# EXERCISE AIM
The reply should hold every entry exactly as written and none of the pictures.

# DATA RECORDS
- Opening Delimiter -

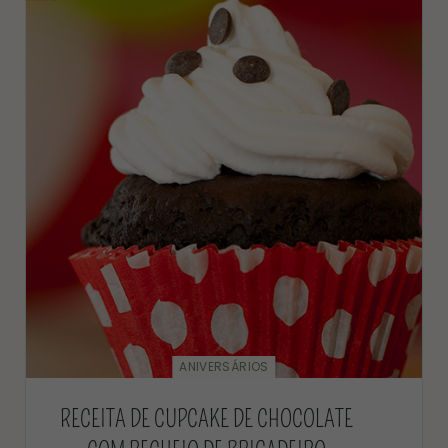
ANIVERSÁRIOS
RECEITA DE CUPCAKE DE CHOCOLATE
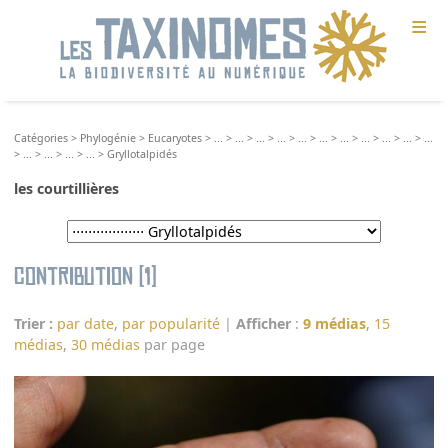
≡
Catégories
>
Phylogénie
>
Eucaryotes
>
...
>
...
>
...
>
...
>
...
>
...
>
...
>
...
>
...
>
...
>
...
>
...
>
...
>
...
>
...
>
Gryllotalpidés
les courtillières
Contribution (1)
Trier :
par date
,
par popularité
|
Afficher
:
9 médias
,
15
médias
,
30 médias
par page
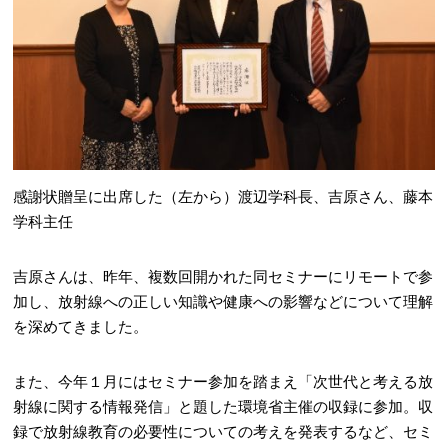
感謝状贈呈に出席した（左から）渡辺学科長、吉原さん、藤本
学科主任
吉原さんは、昨年、複数回開かれた同セミナーにリモートで参
加し、放射線への正しい知識や健康への影響などについて理解
を深めてきました。
また、今年１月にはセミナー参加を踏まえ「次世代と考える放
射線に関する情報発信」と題した環境省主催の収録に参加。収
録で放射線教育の必要性についての考えを発表するなど、セミ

- Closing Delimiter -

# SOLVED EXERCISE
ANIVERSÁRIOS
RECEITA DE CUPCAKE DE CHOCOLATE
≡
Catégories
>
Phylogénie
>
Eucaryotes
>
...
>
...
>
...
>
...
>
...
>
...
>
...
>
...
>
...
>
...
>
...
>
...
>
...
>
...
>
...
>
Gryllotalpidés
les courtillières
Contribution (1)
Trier :
par date
,
par popularité
|
Afficher
:
9 médias
,
15
médias
,
30 médias
par page
感謝状贈呈に出席した（左から）渡辺学科長、吉原さん、藤本
学科主任
吉原さんは、昨年、複数回開かれた同セミナーにリモートで参
加し、放射線への正しい知識や健康への影響などについて理解
を深めてきました。
また、今年１月にはセミナー参加を踏まえ「次世代と考える放
射線に関する情報発信」と題した環境省主催の収録に参加。収
録で放射線教育の必要性についての考えを発表するなど、セミ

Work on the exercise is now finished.